Looking at the shapes of (0) and (1), we immediately see that $q$ occurs in (0), but not in (1). So, if we start with (0), we will have to eliminate the occurence of $q$. This suggests that we have to use laws that involve the elimination of variables. Two elementary rules that are of this kind are the so-called absorption rules for conjunction and disjunction:

$\mleq{(2)}{(p \wedge q) \vee p ~\equiv~ p}$

$\mleq{(3)}{(p \vee q) \wedge p ~\equiv~ p}$

At a first sight, these rules may not seem very useful, because they involve only conjunction and disjunction and we want to eliminate a variable from a formula involving implication. But we know that implication can be written in terms of negation and disjunction:

$\mleq{(4)}

{{p{\Rightarrow}q} ~\equiv~ {\neg{p} \vee q}}

$

These observations, together with the De Morgan rule, allow us to write a *goal-oriented, calculational* proof of the equivalence between (0) and (1):

\[

\beginproof

\pexp{((p{\Rightarrow}q){\Rightarrow}p)\Rightarrow p}

\hint{=}{rewrite the two leftmost $\Rightarrow$ using (4)}

\pexp{{\neg{(\neg{p} \vee q)} \vee p} ~\Rightarrow~ p}

\hint{=}{De Morgan rule, that is, $\neg{(\neg{p} \vee q)} ~\equiv~ (p \wedge \neg{q})$}

\pexp{{(p \wedge \neg{q}) \vee p} ~\Rightarrow~ p}

\hint{=}{absorption (2)}

\pexp{p{\Rightarrow}p}

\hint{=}{rewrite $\Rightarrow$ using (4)}

\pexp{\neg{p} \vee p ~~.}

\endproof

\]

## The video

The video that I mentioned is shown below. It would be unfair to compare the proofs, since the main goal of the video is to illustrate Coq’s IDE and not to show how to design proofs. Nevertheless, I would like to invite the reader to comment on the use of automated/interactive theorem provers to design proofs. Thanks for reading.

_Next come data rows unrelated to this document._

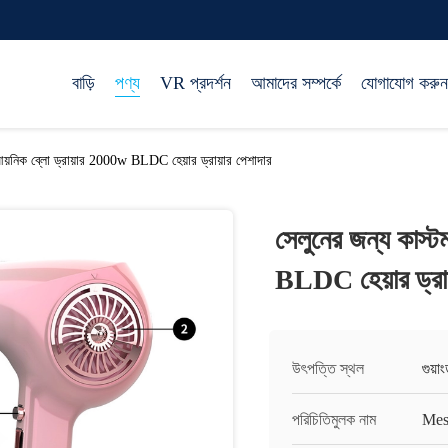
বাড়ি
পণ্য
VR প্রদর্শন
আমাদের সম্পর্কে
যোগাযোগ করুন
আয়নিক ব্লো ড্রায়ার 2000w BLDC হেয়ার ড্রায়ার পেশাদার
সেলুনের জন্য কাস্
BLDC হেয়ার ড্রায
উৎপত্তি স্থল
গুয়া
পরিচিতিমুলক নাম
Mes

Peirce’s law and LEM are two characterizations of classical logic: the point of the Coq proof is to show that they are equivalent in intuitionistic logic. That is, if either one was added as an axiom on top of intuitionistic logic, it would be possible to derive the other. Your proof uses classical logic; both the equivalence of p -> q to ~p \/ q and also the version of De Morgan’s law you use (which involves double negation elimination) are only valid in a classical setting. Proving that Peirce’s law and LEM are equivalent using classical logic is not very interesting, because both are independently derivable from the axioms — it’s like proving “true iff true”.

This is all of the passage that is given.